Posted by Tim Bryce on September 13, 2013

BRYCE ON TECHNOLOGY & SOCIETY

– How early children are being weaned on technology, and how this will affect society.

(Click for AUDIO VERSION)
To use this segment in a Radio broadcast or Podcast, send TIM a request.

It’s no secret, our use of personal technology has turned into an addiction. To me, it is no different than a drug. You may remember the 2010 “The World Unplugged” project whereby 1,000 college students in ten countries on five continents were asked to go without technology for 24 hours. The results of the study revealed the depths of their addiction. Some recent notices though, suggests it is going to get even worse.

A new study by ZACT, a smartphone provider, reveals a quarter of children ages two and under now have a smartphone, as do children ages three to five. As the study reveals, the penetration goes deeper as the child grows older; 39% of children ages 6-9 have a smartphone, 56% for ages 10-13, and 66% for ages 14-17. I might understand older children needing one, but a 25% penetration of the two year old age group is bewildering. And once they get hooked, they are likely addicted forever. Taking it a step further, there is a significant movement afoot in this country to teach computer programming in elementary school, thereby solidifying the addiction. Frankly, I would rather see students taking more classes in speech and English, but I am a creature of the 20th century who understands the importance of building human relations.

Smartphone addiction is also changing our lifestyles. To illustrate, a venture capitalist in San Francisco recently suggested movie theaters should be altered to allow moviegoers to actively use their smartphones as opposed to turning them off; see, “Would you go to a Wi-Fi-connected, lights-on movie theater?” It is his contention that technology savvy people would rather use their smartphones during the performance to reference such things as cast members, credits, rate the movie, and carry on a dialog with other people in the theater regarding the movie, not to mention perform a little work on the side. If this comes to fruition, look for movie producers to capitalize on this by offering a movie that interacts with local smartphones, such as supplying trivia about the movie, giving clues as to how the plot will progress, or maybe allow the patrons to guess “who done it.”

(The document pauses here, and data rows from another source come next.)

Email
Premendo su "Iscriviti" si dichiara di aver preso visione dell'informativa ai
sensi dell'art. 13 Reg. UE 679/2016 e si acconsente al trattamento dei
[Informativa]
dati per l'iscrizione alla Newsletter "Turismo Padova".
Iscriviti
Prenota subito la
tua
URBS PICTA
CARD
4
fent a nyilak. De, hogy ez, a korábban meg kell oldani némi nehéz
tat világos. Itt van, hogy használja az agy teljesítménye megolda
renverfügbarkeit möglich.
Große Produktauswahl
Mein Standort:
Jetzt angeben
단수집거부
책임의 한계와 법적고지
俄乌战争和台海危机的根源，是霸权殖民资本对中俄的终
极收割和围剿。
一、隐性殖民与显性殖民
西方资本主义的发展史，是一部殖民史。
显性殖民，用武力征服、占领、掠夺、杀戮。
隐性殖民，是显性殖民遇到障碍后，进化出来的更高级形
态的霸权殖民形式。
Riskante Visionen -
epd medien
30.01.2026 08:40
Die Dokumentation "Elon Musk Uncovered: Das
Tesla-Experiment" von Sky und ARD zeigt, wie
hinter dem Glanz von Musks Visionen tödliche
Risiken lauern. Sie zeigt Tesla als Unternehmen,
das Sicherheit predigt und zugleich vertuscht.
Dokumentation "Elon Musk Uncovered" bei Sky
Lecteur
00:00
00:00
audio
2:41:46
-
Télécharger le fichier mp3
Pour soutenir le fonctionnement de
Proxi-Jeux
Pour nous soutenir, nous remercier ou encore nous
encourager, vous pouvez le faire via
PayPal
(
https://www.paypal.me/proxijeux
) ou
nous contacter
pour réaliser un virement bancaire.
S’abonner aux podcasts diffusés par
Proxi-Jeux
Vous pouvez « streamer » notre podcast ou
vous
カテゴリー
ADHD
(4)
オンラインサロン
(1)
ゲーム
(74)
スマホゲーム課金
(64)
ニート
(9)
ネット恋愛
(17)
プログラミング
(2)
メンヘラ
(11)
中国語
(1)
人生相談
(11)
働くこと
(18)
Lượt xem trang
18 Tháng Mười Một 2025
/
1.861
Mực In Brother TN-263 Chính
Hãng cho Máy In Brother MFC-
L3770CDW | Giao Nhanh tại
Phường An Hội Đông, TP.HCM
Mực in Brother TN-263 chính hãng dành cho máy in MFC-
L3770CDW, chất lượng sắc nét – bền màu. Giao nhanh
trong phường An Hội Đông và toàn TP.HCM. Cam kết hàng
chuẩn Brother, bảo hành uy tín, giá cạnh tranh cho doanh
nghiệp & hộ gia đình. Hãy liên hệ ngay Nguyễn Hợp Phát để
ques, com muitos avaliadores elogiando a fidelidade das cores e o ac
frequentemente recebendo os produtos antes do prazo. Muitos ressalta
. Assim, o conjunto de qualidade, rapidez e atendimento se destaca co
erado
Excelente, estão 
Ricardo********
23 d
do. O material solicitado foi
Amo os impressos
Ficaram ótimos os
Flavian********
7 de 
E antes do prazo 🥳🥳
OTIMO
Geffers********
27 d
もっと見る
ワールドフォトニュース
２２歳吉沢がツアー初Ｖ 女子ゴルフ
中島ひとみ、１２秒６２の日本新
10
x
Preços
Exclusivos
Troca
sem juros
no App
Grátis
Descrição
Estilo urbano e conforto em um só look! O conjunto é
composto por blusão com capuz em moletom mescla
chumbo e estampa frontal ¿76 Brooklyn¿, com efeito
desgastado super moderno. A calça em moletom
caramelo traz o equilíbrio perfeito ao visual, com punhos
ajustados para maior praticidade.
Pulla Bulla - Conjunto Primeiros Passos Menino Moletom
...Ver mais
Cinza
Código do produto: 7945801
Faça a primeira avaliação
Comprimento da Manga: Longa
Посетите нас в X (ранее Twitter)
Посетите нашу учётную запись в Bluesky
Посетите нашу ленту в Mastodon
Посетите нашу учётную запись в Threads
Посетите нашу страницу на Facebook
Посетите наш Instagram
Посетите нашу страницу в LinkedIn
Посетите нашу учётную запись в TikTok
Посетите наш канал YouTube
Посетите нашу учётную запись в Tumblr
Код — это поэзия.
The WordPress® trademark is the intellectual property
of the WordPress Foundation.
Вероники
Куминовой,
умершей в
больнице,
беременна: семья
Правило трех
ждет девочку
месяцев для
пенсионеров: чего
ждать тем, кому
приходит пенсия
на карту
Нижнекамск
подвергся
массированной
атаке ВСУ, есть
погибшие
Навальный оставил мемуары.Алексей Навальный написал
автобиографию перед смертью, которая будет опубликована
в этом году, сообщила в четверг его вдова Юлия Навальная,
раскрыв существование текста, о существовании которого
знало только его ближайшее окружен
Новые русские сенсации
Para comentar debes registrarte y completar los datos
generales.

Then there was the story in the “Huffington Post” where a respected professor and education researcher suggests that teaching spelling and grammar should be de-emphasized as smartphones now perform this function using “autocorrect.” One may argue student math skills have slipped thanks in large part to a plethora of available calculators. Now, the same phenomenon may occur to English thanks to our dependency on the smartphone.

Two things are disturbing about these recent reports, how early children are being weaned on technology, and how this will affect society in the long run. The more technology takes over the basic processing functions of our brain, the more we become dependent on it. Do we really need to multitask as we watch a movie? Do children really need to learn technology as opposed to mastering language and socialization skills? It seems to me the human spirit is being programmed and I’m not sure we are going to like the end result.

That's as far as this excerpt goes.